The U.K.-based University of Leeds has announced that it will use big data to help match patients with certain types of blood cancers to the best treatments.
The new resource, funded by the charity Leukaemia & Lymphoma Research, will store cancer cell samples and anonymous medical records of patients with non-Hodgkin lymphoma blood cancers in the Yorkshire region, allowing doctors access to richly detailed information about similar previous patients when treating new cases.
Non-Hodgkin lymphoma is diagnosed in about 10,000 people a year in the U.K., making it the sixth most common form of cancer, and normally appears as a solid tumor in glands called lymph nodes.
One of the key challenges in treating it is its diversity. Non-Hodgkin lymphoma can be divided into up to 40 different diseases, each of which is treated differently. Even within these subcategories, there can be very significant differences between individual patients, with different genetic faults in an individual's lymphoma cells dictating whether certain drugs will be effective or not.
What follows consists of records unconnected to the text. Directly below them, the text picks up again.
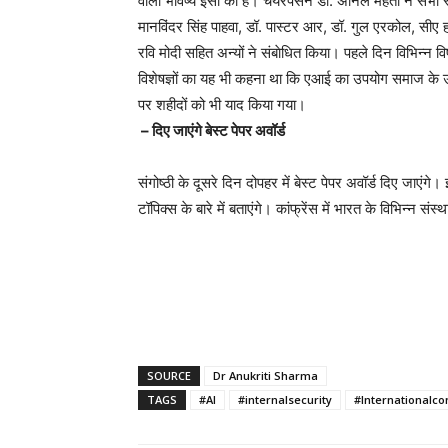
वाला भविष्य इसी का है। चेयरपर्सन डा. अनिल मेहता ने सभी स्
मानविंदर सिंह पाहवा, डॉ. पास्टर आर, डॉ. गुल एरकोल, सीए 
रवि मोदी सहित अन्यों ने संबाेधित किया। पहले दिन विभिन्न वि
विशेषज्ञों का यह भी कहना था कि एआई का उपयोग समाज के उ
पर शहीदों को भी याद किया गया।
– दिए जाएंगे बेस्ट पेपर अवॉर्ड
संगोष्ठी के दूसरे दिन दोपहर में बेस्ट पेपर अवॉर्ड दिए जाएंगे
टॉपिक्स के बारे में बताएंगे। कांफ्रेंस में भारत के विभिन्न संस
SOURCE
Dr Anukriti Sharma
TAGS
#AI
#internalsecurity
#Internationalco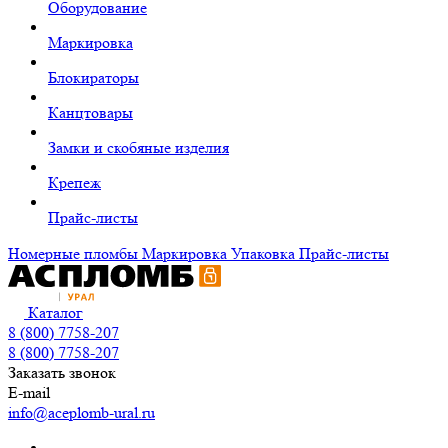
Оборудование
Маркировка
Блокираторы
Канцтовары
Замки и скобяные изделия
Крепеж
Прайс-листы
Номерные пломбы
Маркировка
Упаковка
Прайс-листы
Каталог
8 (800) 7758-207
8 (800) 7758-207
Заказать звонок
E-mail
info@aceplomb-ural.ru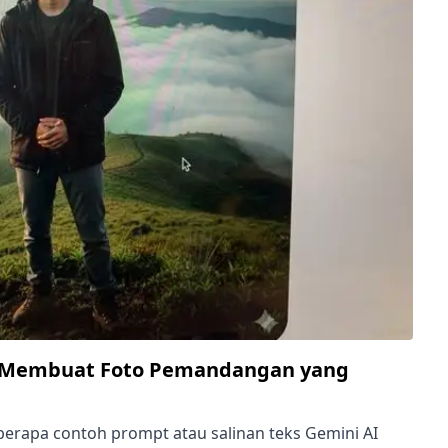
 Membuat Foto Pemandangan yang
erapa contoh prompt atau salinan teks Gemini AI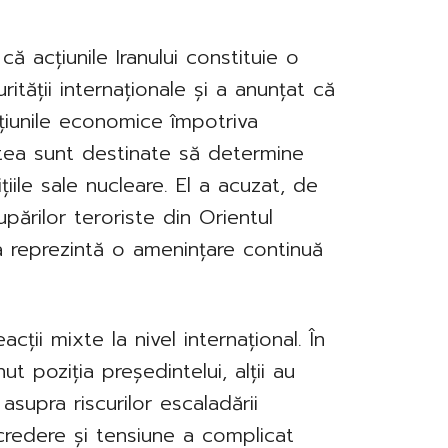
ă acțiunile Iranului constituie o
ității internaționale și a anunțat că
cțiunile economice împotriva
tea sunt destinate să determine
țiile sale nucleare. El a acuzat, de
upărilor teroriste din Orientul
a reprezintă o amenințare continuă
cții mixte la nivel internațional. În
ut poziția președintelui, alții au
asupra riscurilor escaladării
ncredere și tensiune a complicat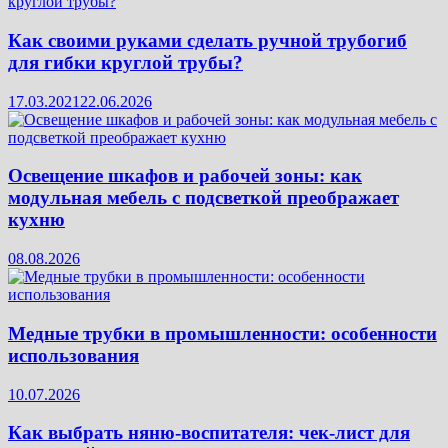
Как своими руками сделать ручной трубогиб
для гибки круглой трубы?
17.03.2021
22.06.2026
Освещение шкафов и рабочей зоны: как
модульная мебель с подсветкой преображает
кухню
08.08.2026
Медные трубки в промышленности: особенности
использования
10.07.2026
Как выбрать няню-воспитателя: чек‑лист для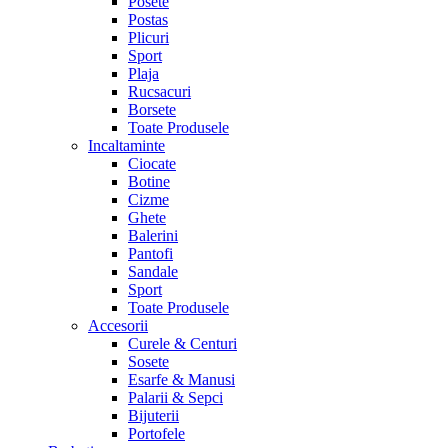
Posete
Postas
Plicuri
Sport
Plaja
Rucsacuri
Borsete
Toate Produsele
Incaltaminte
Ciocate
Botine
Cizme
Ghete
Balerini
Pantofi
Sandale
Sport
Toate Produsele
Accesorii
Curele & Centuri
Sosete
Esarfe & Manusi
Palarii & Sepci
Bijuterii
Portofele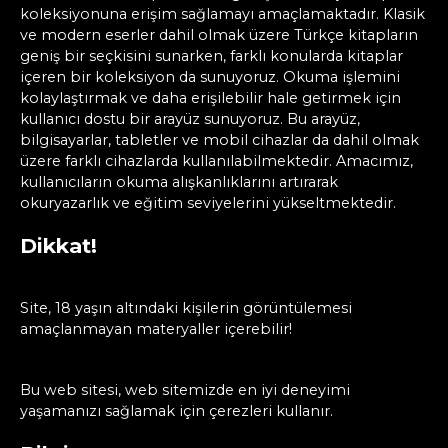
koleksiyonuna erişim sağlamayı amaçlamaktadır. Klasik
ve modern eserler dahil olmak üzere Türkçe kitapların
geniş bir seçkisini sunarken, farklı konularda kitaplar
içeren bir koleksiyon da sunuyoruz. Okuma işlemini
kolaylaştırmak ve daha erişilebilir hale getirmek için
kullanıcı dostu bir arayüz sunuyoruz. Bu arayüz,
bilgisayarlar, tabletler ve mobil cihazlar da dahil olmak
üzere farklı cihazlarda kullanılabilmektedir. Amacımız,
kullanıcıların okuma alışkanlıklarını artırarak
okuryazarlık ve eğitim seviyelerini yükseltmektedir.
Dikkat!
Site, 18 yaşın altındaki kişilerin görüntülemesi
amaçlanmayan materyaller içerebilir!
Bu web sitesi, web sitemizde en iyi deneyimi
yaşamanızı sağlamak için çerezleri kullanır.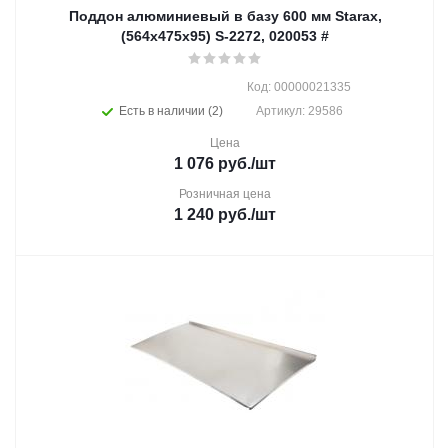
Поддон алюминиевый в базу 600 мм Starax,
(564x475x95) S-2272, 020053 #
Код: 00000021335
Есть в наличии (2)
Артикул: 29586
Цена
1 076
руб.
/шт
Розничная цена
1 240
руб.
/шт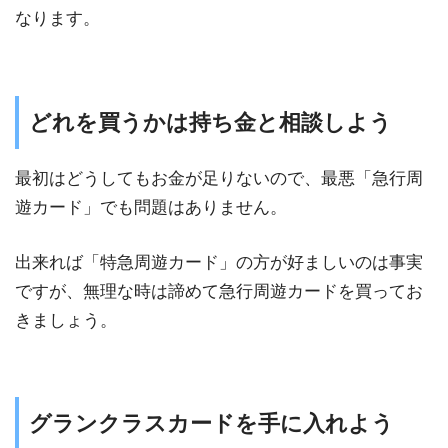
なります。
どれを買うかは持ち金と相談しよう
最初はどうしてもお金が足りないので、最悪「急行周
遊カード」でも問題はありません。
出来れば「特急周遊カード」の方が好ましいのは事実
ですが、無理な時は諦めて急行周遊カードを買ってお
きましょう。
グランクラスカードを手に入れよう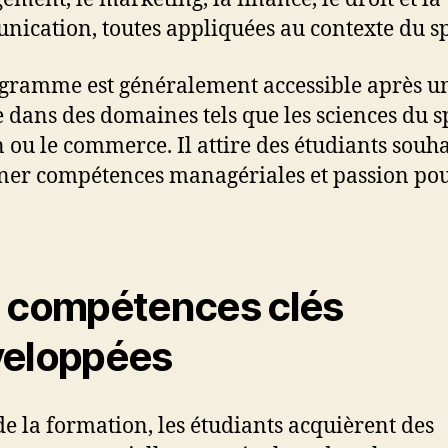
ication, toutes appliquées au contexte du sp
gramme est généralement accessible après u
e dans des domaines tels que les sciences du sp
n ou le commerce. Il attire des étudiants souh
er compétences managériales et passion pou
 compétences clés
eloppées
 de la formation, les étudiants acquièrent des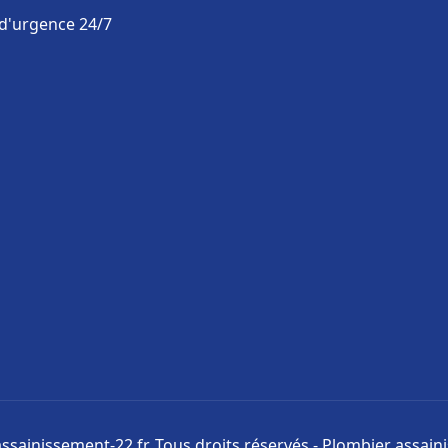
 d'urgence 24/7
ssainissement-22.fr. Tous droits réservés - Plombier assai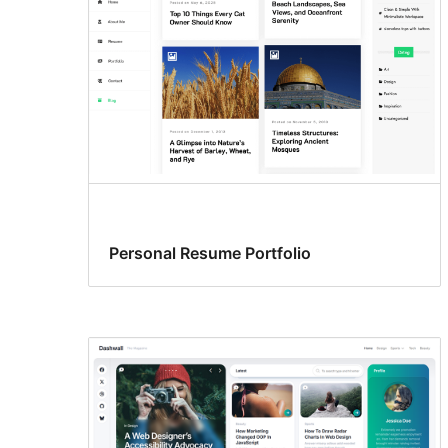
Personal Resume Portfolio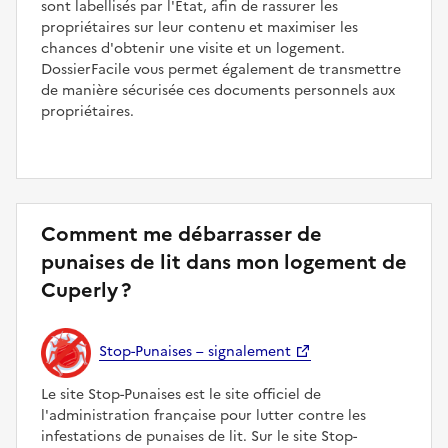
sont labellisés par l'État, afin de rassurer les
propriétaires sur leur contenu et maximiser les
chances d'obtenir une visite et un logement.
DossierFacile vous permet également de transmettre
de manière sécurisée ces documents personnels aux
propriétaires.
Comment me débarrasser de
punaises de lit dans mon logement de
Cuperly ?
Stop-Punaises – signalement
Le site Stop-Punaises est le site officiel de
l'administration française pour lutter contre les
infestations de punaises de lit. Sur le site Stop-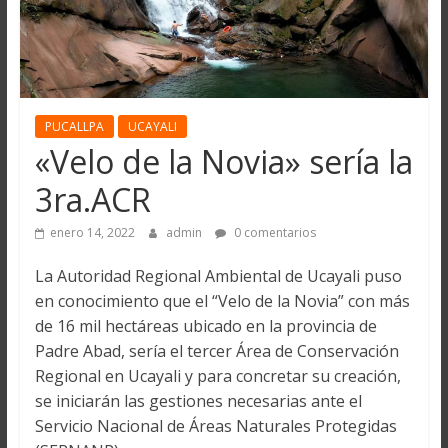
PUCALLPA
UCAYALI
«Velo de la Novia» sería la
3ra.ACR
enero 14, 2022
admin
0 comentarios
La Autoridad Regional Ambiental de Ucayali puso
en conocimiento que el “Velo de la Novia” con más
de 16 mil hectáreas ubicado en la provincia de
Padre Abad, sería el tercer Área de Conservación
Regional en Ucayali y para concretar su creación,
se iniciarán las gestiones necesarias ante el
Servicio Nacional de Áreas Naturales Protegidas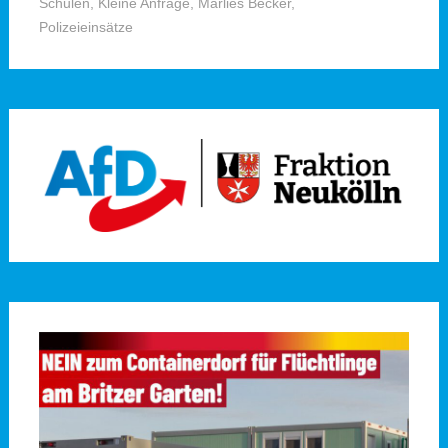
Schulen
,
Kleine Anfrage
,
Marlies Becker
,
Polizeieinsätze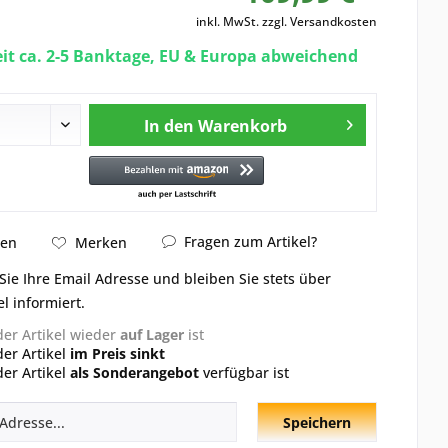
inkl. MwSt.
zzgl. Versandkosten
eit ca. 2-5 Banktage, EU & Europa abweichend
In den
Warenkorb
Fragen zum Artikel?
hen
Merken
Sie Ihre Email Adresse und bleiben Sie stets über
el informiert.
der Artikel wieder
auf Lager
ist
der Artikel
im Preis sinkt
der Artikel
als Sonderangebot
verfügbar ist
Speichern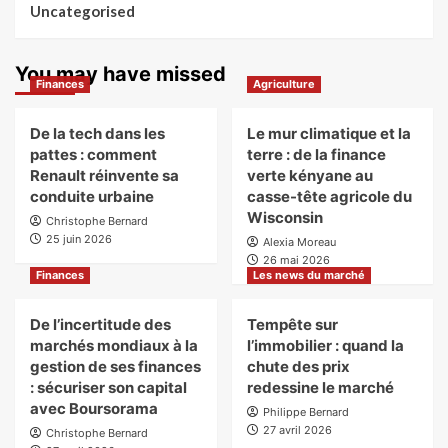
Uncategorised
You may have missed
Finances
Agriculture
De la tech dans les
Le mur climatique et la
pattes : comment
terre : de la finance
Renault réinvente sa
verte kényane au
conduite urbaine
casse-tête agricole du
Wisconsin
Christophe Bernard
25 juin 2026
Alexia Moreau
26 mai 2026
Finances
Les news du marché
De l’incertitude des
Tempête sur
marchés mondiaux à la
l’immobilier : quand la
gestion de ses finances
chute des prix
: sécuriser son capital
redessine le marché
avec Boursorama
Philippe Bernard
27 avril 2026
Christophe Bernard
The database and data mining techniques developed by researchers at the University of Leeds' Faculty of Biological Sciences are expected to revolutionize treatment, officials say. Doctors will be able to cast aside traditional disease categories, which were defined when scientists couldn't look at cells at a molecular level, and search the database for previous patients whose lymphoma has similarities at a biological level to newly diagnosed patients. Knowing which of the various possible treatments were most successful in similar patients in the past will help guide treatment for current patients.
"It is increasingly clear that cancer in general and lymphoma in particular is a highly variable disease,” David Westhead, professor of Bioinformatics at the University of Leeds, said in a statement. “Individuals previously diagnosed in the same broad categories may have diseases that are quite different when you look at the fundamental biology of their cancers. This database enables us to take a step towards more individualized treatment."